The question that is being debated is how far the Central Bank policies will exert influence in controlling the food inflation rate in India. In India, rising food inflation rate has generally been a supply side issue. And, it could be seen that the rising food inflation rate always acted as an impediment for the RBI in formulating its monetary policy measures. To quote RBI Governor, from his statement dated December 4, 2020 “A small window is available for proactive supply management strategies to break the inflation spiral being fuelled by supply chain disruptions, excessive margins and indirect taxes. Further efforts are necessary to mitigate supply-side driven inflation pressures”. The role of the Central Bank in dealing with supply side issues in the economy is also limited.

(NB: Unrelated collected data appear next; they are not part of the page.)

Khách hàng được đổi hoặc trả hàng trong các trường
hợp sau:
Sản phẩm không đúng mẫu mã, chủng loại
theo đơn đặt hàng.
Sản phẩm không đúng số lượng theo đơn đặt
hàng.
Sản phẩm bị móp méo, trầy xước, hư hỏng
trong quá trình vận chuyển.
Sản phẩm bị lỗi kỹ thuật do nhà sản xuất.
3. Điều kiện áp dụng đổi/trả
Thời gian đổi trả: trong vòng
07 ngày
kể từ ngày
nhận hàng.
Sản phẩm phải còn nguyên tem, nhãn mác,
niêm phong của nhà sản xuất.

In the initial years of inflation targeting regime, low food prices and declining crude oil prices benefited the Indian economy in controlling inflation rate. However, in the succeeding years as food prices started rising, general inflation rate also rose above the permissible level. RBI was having tough ride as it had to deal with rising inflation rate on the one hand, and a slowing economy on the other hand. Indian economy registered one of the lowest growth rates of 4.2 percent in FY20, and in the last quarter of FY20, GDP growth rate stood at 3.09 percent. During the same period, inflation rate as measured by CPI stood at 4.7 percent and 6.7 percent, respectively. And, MPC’s decision on interest rate were mainly guided by the trend in inflation rate, though other factors were also considered.

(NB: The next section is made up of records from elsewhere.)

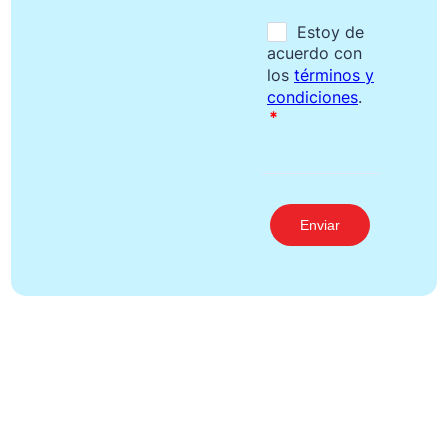
Enviar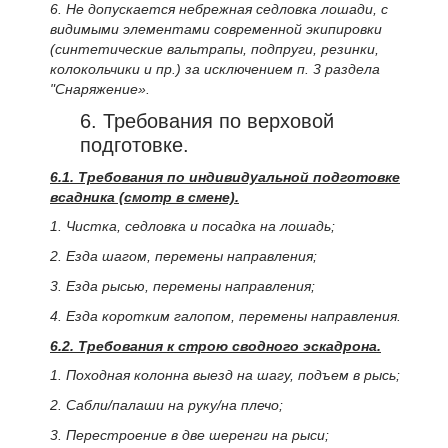
6. Не допускается небрежная седловка лошади, с
видимыми элементами современной экипировки
(синтетические вальтрапы, подпруги, резинки,
колокольчики и пр.) за исключением п. 3 раздела
"Снаряжение».
6. Требования по верховой
подготовке.
6.1. Требования по индивидуальной подготовке
всадника (смотр в смене).
1. Чистка, седловка и посадка на лошадь;
2. Езда шагом, перемены направления;
3. Езда рысью, перемены направления;
4. Езда коротким галопом, перемены направления.
6.2. Требования к строю сводного эскадрона.
1. Походная колонна выезд на шагу, подъем в рысь;
2. Сабли/палаши на руку/на плечо;
3. Перестроение в две шеренги на рыси;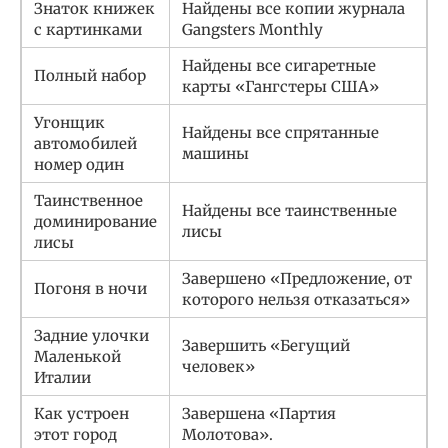
Знаток книжек
Найдены все копии журнала
с картинками
Gangsters Monthly
Найдены все сигаретные
Полный набор
карты «Гангстеры США»
Угонщик
Найдены все спрятанные
автомобилей
машины
номер один
Таинственное
Найдены все таинственные
доминирование
лисы
лисы
Завершено «Предложение, от
Погоня в ночи
которого нельзя отказаться»
Задние улочки
Завершить «Бегущий
Маленькой
человек»
Италии
Как устроен
Завершена «Партия
этот город
Молотова».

Inflation targeting regime would work better in developed countries, where inflation is mainly contributed by demand side factors. However, in a developing country like India, it is mainly the supply side factors that influences inflation rate. More than the Central bank, government can better handle the supply side issues in the economy. Similarly, in this era of ‘hot money’, inflation targeting regime won’t work best for India.

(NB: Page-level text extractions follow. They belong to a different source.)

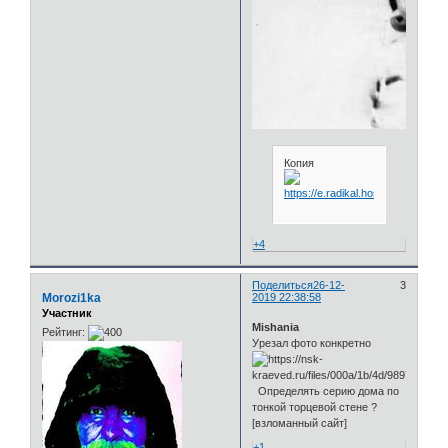
Копия
+4
Поделиться
26-12-
3
Morozi1ka
2019 22:38:58
Участник
Mishania
Рейтинг:
Урезал фото конкретно
Определять серию дома по
тонкой торцевой стене ?
[взломанный сайт]
+1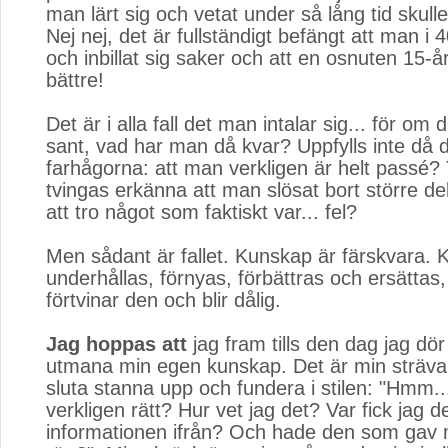
man lärt sig och vetat under så lång tid skulle
Nej nej, det är fullständigt befängt att man i 
och inbillat sig saker och att en osnuten 15-år
bättre!
Det är i alla fall det man intalar sig... för om 
sant, vad har man då kvar? Uppfylls inte då 
farhågorna: att man verkligen är helt passé
tvingas erkänna att man slösat bort större dele
att tro något som faktiskt var... fel?
Men sådant är fallet. Kunskap är färskvara.
underhållas, förnyas, förbättras och ersättas
förtvinar den och blir dålig.
Jag hoppas att
jag fram tills den dag jag dör a
utmana min egen kunskap. Det är min strävan
sluta stanna upp och fundera i stilen: "Hmm..
verkligen rätt? Hur vet jag det? Var fick jag d
informationen ifrån? Och hade den som gav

Presently, discussions are going on the need to ease inflation target range. However, easing the inflation target range won’t serve the purpose as the nominal anchor used in the inflation targeting framework has a higher share of volatile items like food and fuel. As the current regime of inflation targeting ends on March 31, 2021, there is a need to deliberate on whether inflation targeting is the best monetary policy strategy for India.